◆ **PROBLEM STATEMENT**
When you transcribe the listing that follows, keep every line exact and skip any picture.

◆ **INPUT DATA**
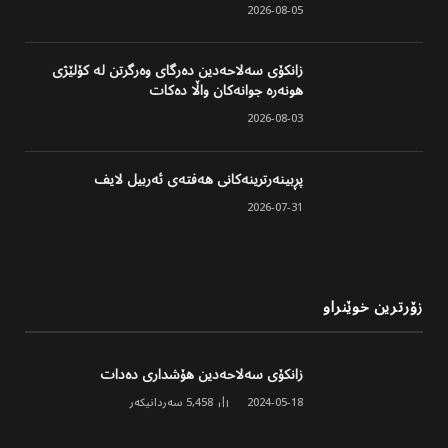
2026-08-05
زانکۆی سەلاحەدین دەرگای وەرگرتن لە کۆلێژی
هونەرە جوانەکان واڵا دەکات
2026-08-03
پڕبینەرترینەکانی هەفتەی ئەربیل لایف
2026-07-31
زۆرترین خوێنراو
زانکۆی سەلاحەدین هۆشداری دەدات
2024-05-18
5,458
سەردانیکەر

◆ **EXERCISE RESULT**
2026-08-05
زانکۆی سەلاحەدین دەرگای وەرگرتن لە کۆلێژی
هونەرە جوانەکان واڵا دەکات
2026-08-03
پڕبینەرترینەکانی هەفتەی ئەربیل لایف
2026-07-31
زۆرترین خوێنراو
زانکۆی سەلاحەدین هۆشداری دەدات
2024-05-18
5,458
سەردانیکەر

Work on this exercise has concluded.